It's not quite that simple, re: OS is better/400%. A given core can only do one thing at once. The OS schedules by time slicing between threads assigned to that core to rapidly context-switch what's running when--100% doesn't mean the core is "full" so much as all of its possible slices are allocated. That's the OS level.
But within any given timeslice you can get tiny periods of idle core due to the process stalling on resource access (memory bus, etc) which would normally be wasted time. HT allows the OS to say "do this or that" by scheduling two processes per physical core. That lets the core internally switch between the two choices based on which can proceed. The OS wouldn't otherwise be able to know that or do much about it within a single timeslice.

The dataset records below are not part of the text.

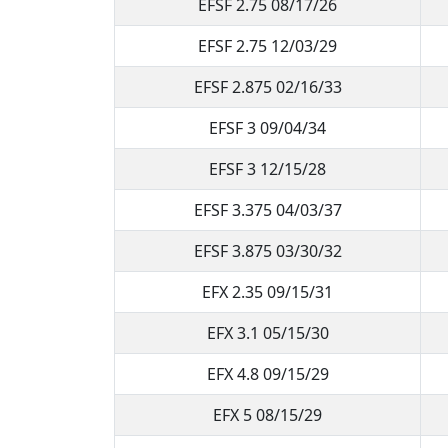
EFSF 2.75 08/17/26
EFSF 2.75 12/03/29
EFSF 2.875 02/16/33
EFSF 3 09/04/34
EFSF 3 12/15/28
EFSF 3.375 04/03/37
EFSF 3.875 03/30/32
EFX 2.35 09/15/31
EFX 3.1 05/15/30
EFX 4.8 09/15/29
EFX 5 08/15/29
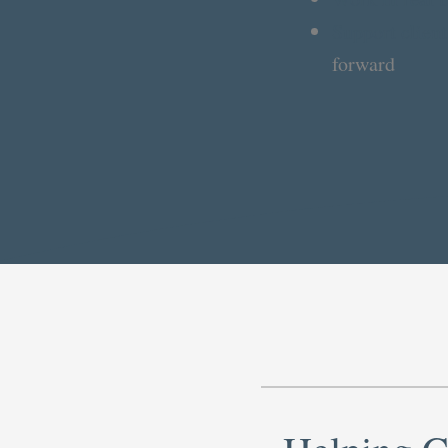
Support client
forward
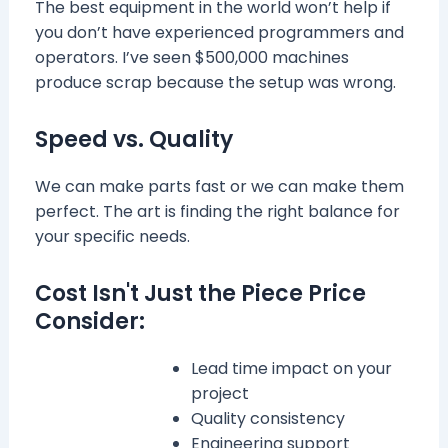
The best equipment in the world won’t help if
you don’t have experienced programmers and
operators. I’ve seen $500,000 machines
produce scrap because the setup was wrong.
Speed vs. Quality
We can make parts fast or we can make them
perfect. The art is finding the right balance for
your specific needs.
Cost Isn't Just the Piece Price
Consider:
Lead time impact on your
project
Quality consistency
Engineering support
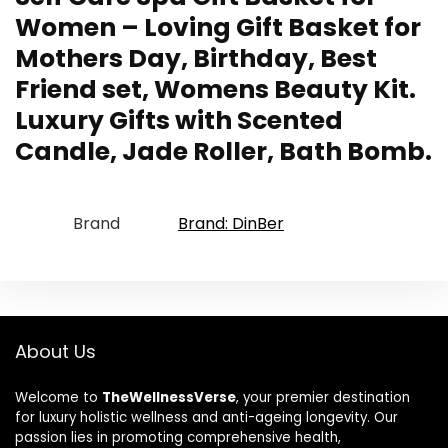
Women – Loving Gift Basket for
Mothers Day, Birthday, Best
Friend set, Womens Beauty Kit.
Luxury Gifts with Scented
Candle, Jade Roller, Bath Bomb.
Brand
Brand: DinBer
About Us
Welcome to
TheWellnessVerse
, your premier destination
for luxury holistic wellness and anti-ageing longevity. Our
passion lies in promoting comprehensive health,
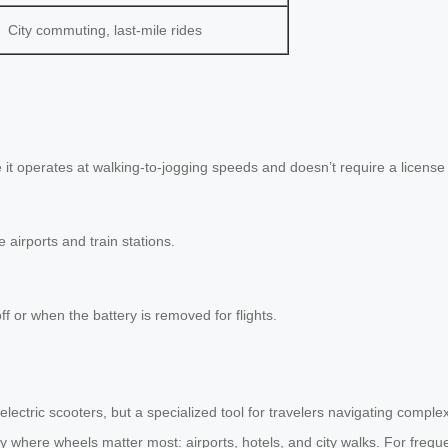
City commuting, last-mile rides
 it operates at walking-to-jogging speeds and doesn’t require a license 
 airports and train stations.
f or when the battery is removed for flights.
electric scooters, but a specialized tool for travelers navigating comple
lly where wheels matter most: airports, hotels, and city walks. For frequ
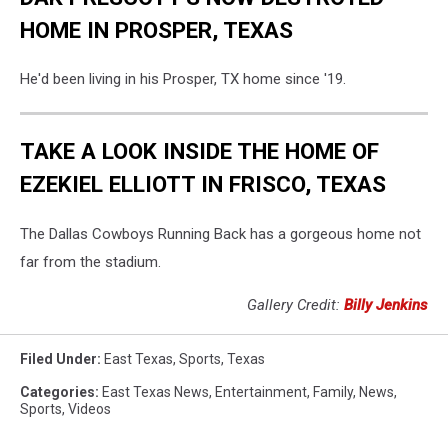
HOME IN PROSPER, TEXAS
He'd been living in his Prosper, TX home since '19.
TAKE A LOOK INSIDE THE HOME OF
EZEKIEL ELLIOTT IN FRISCO, TEXAS
The Dallas Cowboys Running Back has a gorgeous home not
far from the stadium.
Gallery Credit:
Billy Jenkins
Filed Under
:
East Texas
,
Sports
,
Texas
Categories
:
East Texas News
,
Entertainment
,
Family
,
News
,
Sports
,
Videos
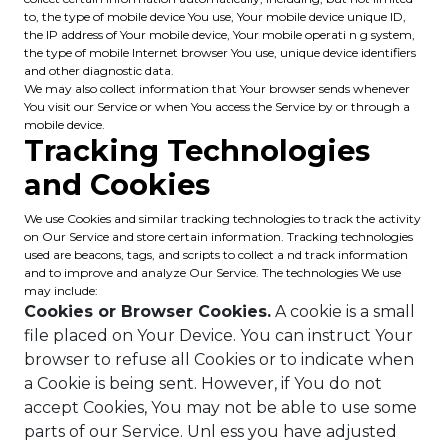
to, the type of mobile device You use, Your mobile device unique ID,
the IP address of Your mobile device, Your mobile operati n g system,
the type of mobile Internet browser You use, unique device identifiers
and other diagnostic data.
We may also collect information that Your browser sends whenever
You visit our Service or when You access the Service by or through a
mobile device.
Tracking Technologies
and Cookies
We use Cookies and similar tracking technologies to track the activity
on Our Service and store certain information. Tracking technologies
used are beacons, tags, and scripts to collect a nd track information
and to improve and analyze Our Service. The technologies We use
may include:
Cookies or Browser Cookies.
A cookie is a small
file placed on Your Device. You can instruct Your
browser to refuse all Cookies or to indicate when
a Cookie is being sent. However, if You do not
accept Cookies, You may not be able to use some
parts of our Service. Unl ess you have adjusted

It's the recovery of those bits that result in the speedup and you'll potentially see it on any physical core with two or more threads or processes assigned as long as they're spread between the two logical cores.
You're right re: snappy, both in that it's a bs word and in that UI is usually bottlenecked on stuff other than cpu so won't generally see speedup itself. But if you hit a button, then stuff happens, then the UI changes, stuff happening faster means it'll potentially change quicker even if that delay is otherwise small. That can make a UI seem more responsive.

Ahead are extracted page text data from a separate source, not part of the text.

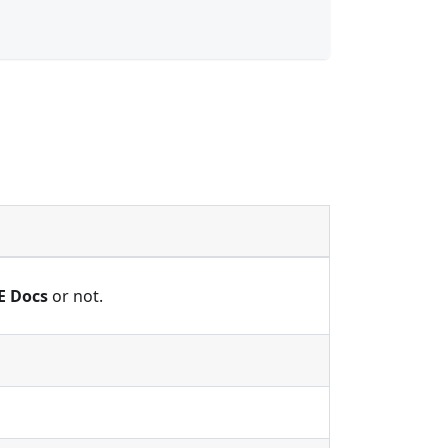
E Docs
or not.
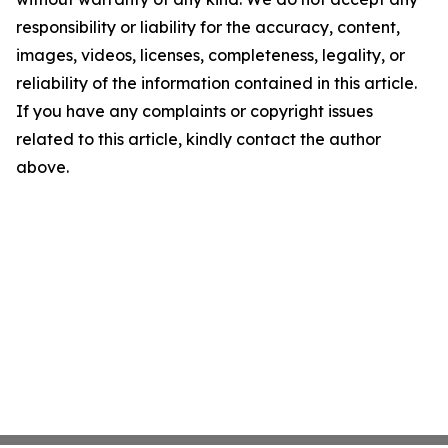
responsibility or liability for the accuracy, content,
images, videos, licenses, completeness, legality, or
reliability of the information contained in this article.
If you have any complaints or copyright issues
related to this article, kindly contact the author
above.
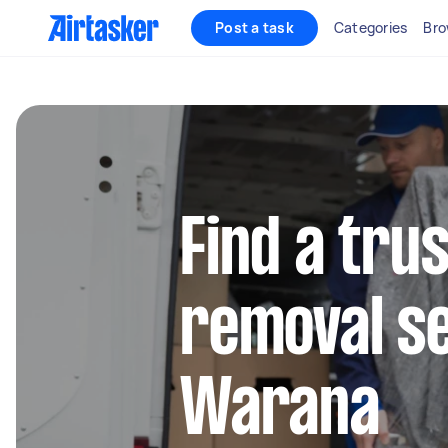
Post a task
Categories
Bro
Find a tru
removal se
Warana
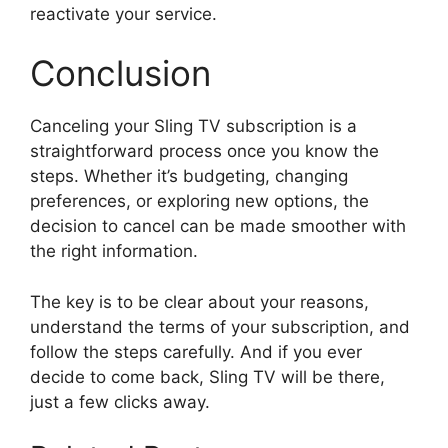
reactivate your service.
Conclusion
Canceling your Sling TV subscription is a
straightforward process once you know the
steps. Whether it’s budgeting, changing
preferences, or exploring new options, the
decision to cancel can be made smoother with
the right information.
The key is to be clear about your reasons,
understand the terms of your subscription, and
follow the steps carefully. And if you ever
decide to come back, Sling TV will be there,
just a few clicks away.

Even with HT a core can just do one thing at once, it's just a much more efficient way of context switching. Unless you have a bug in the VM/Runtime, a core at 100% is doing all the work it can do (as long as you're looking at the right values and not things like waiting for I/O, like memory, disk, network).
And now we're talking about things that are measured in ns or faster, the human perception of instant is around 10ms, tens of thousands of times slower...
When you press that button, if you're crunching data HT can help (if it's a parallelized work load that actually sees the benefit of HT), if you're moving some text around in the window, scrolling a webpage etc, it won't.
I just don't think confusing people with their computer feeling snappier with a i7 is correct, nobody will ever be able to tell the difference browsing the web on an i5 vs an i7.